▶ [What to work on]: Lines from the line with "A Szentjánosbogár Közösség fiókja" to the line with "tutti i gusti!" in the entries below, and only those, must be output exactly, with both ends included.

▶ [Available records]:
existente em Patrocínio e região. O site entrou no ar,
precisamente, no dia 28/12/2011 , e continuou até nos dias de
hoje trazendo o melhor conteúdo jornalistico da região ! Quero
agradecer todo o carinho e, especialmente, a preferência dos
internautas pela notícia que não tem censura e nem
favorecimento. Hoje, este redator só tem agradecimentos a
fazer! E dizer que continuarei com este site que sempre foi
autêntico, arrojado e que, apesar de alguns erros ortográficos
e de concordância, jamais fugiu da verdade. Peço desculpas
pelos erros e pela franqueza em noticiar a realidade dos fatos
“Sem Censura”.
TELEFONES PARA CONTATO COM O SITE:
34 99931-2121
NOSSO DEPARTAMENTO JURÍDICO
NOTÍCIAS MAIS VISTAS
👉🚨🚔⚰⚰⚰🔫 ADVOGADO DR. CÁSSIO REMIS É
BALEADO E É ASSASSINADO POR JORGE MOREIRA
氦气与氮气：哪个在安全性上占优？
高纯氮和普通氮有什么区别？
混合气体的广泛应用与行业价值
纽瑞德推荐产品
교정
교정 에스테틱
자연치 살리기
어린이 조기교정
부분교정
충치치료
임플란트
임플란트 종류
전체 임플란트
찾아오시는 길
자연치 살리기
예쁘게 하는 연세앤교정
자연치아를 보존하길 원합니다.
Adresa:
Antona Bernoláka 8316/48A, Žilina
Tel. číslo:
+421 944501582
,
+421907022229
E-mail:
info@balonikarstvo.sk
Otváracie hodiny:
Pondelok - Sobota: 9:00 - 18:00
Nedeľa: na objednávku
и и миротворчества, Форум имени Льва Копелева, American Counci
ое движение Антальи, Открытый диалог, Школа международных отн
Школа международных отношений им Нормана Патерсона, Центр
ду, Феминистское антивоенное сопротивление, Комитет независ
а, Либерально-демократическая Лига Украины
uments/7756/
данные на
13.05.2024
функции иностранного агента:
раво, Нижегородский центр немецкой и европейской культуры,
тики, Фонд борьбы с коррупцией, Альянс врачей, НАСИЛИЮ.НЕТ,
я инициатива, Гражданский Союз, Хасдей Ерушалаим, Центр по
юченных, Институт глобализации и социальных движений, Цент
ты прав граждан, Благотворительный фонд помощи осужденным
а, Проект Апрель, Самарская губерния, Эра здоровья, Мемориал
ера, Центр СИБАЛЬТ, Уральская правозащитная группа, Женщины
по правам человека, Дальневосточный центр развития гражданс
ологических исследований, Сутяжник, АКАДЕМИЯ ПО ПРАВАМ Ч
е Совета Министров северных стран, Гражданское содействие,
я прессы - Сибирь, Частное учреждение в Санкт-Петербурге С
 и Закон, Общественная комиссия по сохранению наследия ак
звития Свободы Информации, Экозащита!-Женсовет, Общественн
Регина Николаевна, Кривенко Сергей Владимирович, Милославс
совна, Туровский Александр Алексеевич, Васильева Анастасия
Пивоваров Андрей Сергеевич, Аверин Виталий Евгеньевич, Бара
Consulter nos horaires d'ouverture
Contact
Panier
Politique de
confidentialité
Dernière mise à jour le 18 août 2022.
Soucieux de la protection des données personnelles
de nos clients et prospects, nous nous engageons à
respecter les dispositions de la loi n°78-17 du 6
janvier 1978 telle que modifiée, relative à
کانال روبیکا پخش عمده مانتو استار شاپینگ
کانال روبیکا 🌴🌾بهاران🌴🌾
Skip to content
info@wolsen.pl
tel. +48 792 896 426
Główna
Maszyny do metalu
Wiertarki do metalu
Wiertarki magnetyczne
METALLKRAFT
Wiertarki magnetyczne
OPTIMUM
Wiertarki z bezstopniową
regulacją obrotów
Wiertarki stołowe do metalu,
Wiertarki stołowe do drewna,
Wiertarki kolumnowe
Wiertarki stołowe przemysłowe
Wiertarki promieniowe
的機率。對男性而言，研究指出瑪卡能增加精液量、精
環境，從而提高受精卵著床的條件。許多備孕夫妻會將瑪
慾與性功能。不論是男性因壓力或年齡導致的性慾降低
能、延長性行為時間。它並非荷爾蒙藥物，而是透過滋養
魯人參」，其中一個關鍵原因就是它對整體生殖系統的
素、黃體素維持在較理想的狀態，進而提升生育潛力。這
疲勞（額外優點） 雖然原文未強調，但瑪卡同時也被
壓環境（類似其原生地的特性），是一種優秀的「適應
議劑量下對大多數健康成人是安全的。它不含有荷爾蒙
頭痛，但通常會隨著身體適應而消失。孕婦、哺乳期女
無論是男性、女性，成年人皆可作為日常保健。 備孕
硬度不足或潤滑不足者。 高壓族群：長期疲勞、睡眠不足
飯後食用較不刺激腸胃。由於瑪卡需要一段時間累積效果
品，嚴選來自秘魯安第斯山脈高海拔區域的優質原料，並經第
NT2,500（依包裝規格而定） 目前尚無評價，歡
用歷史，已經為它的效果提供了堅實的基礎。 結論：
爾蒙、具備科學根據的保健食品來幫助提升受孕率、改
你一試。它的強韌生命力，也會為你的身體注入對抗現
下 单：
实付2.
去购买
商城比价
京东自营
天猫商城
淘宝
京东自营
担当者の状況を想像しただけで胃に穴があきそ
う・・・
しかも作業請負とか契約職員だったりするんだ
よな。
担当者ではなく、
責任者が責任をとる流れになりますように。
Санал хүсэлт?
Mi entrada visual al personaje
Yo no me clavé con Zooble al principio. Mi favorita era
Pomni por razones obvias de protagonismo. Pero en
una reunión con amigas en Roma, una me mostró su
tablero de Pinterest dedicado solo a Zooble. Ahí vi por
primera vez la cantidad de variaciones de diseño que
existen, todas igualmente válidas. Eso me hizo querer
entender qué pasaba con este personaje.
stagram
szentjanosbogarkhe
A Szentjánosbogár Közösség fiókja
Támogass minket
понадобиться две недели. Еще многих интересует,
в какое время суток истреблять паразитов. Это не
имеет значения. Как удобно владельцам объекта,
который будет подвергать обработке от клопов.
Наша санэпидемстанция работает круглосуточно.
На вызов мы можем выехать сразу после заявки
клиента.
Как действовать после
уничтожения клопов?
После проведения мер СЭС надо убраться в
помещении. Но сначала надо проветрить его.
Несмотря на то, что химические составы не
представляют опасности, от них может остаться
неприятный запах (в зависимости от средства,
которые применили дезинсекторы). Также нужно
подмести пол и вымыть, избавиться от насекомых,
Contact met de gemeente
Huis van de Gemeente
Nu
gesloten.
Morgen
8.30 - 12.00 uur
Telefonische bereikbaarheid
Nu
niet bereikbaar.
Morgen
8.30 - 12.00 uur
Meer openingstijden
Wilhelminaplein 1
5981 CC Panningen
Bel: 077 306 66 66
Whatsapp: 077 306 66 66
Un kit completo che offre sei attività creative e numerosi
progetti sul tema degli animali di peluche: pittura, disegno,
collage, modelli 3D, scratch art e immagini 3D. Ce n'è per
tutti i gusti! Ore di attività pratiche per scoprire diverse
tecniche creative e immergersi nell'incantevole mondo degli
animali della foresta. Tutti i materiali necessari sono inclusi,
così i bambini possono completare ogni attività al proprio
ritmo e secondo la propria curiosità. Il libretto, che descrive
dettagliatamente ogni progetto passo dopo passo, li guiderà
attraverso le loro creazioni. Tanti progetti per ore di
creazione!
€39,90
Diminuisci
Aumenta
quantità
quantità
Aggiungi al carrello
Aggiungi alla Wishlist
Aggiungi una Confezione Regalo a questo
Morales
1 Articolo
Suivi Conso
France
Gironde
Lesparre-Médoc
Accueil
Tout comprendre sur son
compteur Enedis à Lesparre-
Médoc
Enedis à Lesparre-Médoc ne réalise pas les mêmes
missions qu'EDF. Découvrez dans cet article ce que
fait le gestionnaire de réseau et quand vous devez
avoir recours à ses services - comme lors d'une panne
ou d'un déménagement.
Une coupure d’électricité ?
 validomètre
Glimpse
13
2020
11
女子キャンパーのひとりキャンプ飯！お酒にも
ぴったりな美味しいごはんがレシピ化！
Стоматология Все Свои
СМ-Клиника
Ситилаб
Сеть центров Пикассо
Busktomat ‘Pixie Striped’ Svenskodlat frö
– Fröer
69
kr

▶ [Reply]:
A Szentjánosbogár Közösség fiókja
Támogass minket
понадобиться две недели. Еще многих интересует,
в какое время суток истреблять паразитов. Это не
имеет значения. Как удобно владельцам объекта,
который будет подвергать обработке от клопов.
Наша санэпидемстанция работает круглосуточно.
На вызов мы можем выехать сразу после заявки
клиента.
Как действовать после
уничтожения клопов?
После проведения мер СЭС надо убраться в
помещении. Но сначала надо проветрить его.
Несмотря на то, что химические составы не
представляют опасности, от них может остаться
неприятный запах (в зависимости от средства,
которые применили дезинсекторы). Также нужно
подмести пол и вымыть, избавиться от насекомых,
Contact met de gemeente
Huis van de Gemeente
Nu
gesloten.
Morgen
8.30 - 12.00 uur
Telefonische bereikbaarheid
Nu
niet bereikbaar.
Morgen
8.30 - 12.00 uur
Meer openingstijden
Wilhelminaplein 1
5981 CC Panningen
Bel: 077 306 66 66
Whatsapp: 077 306 66 66
Un kit completo che offre sei attività creative e numerosi
progetti sul tema degli animali di peluche: pittura, disegno,
collage, modelli 3D, scratch art e immagini 3D. Ce n'è per
tutti i gusti! Ore di attività pratiche per scoprire diverse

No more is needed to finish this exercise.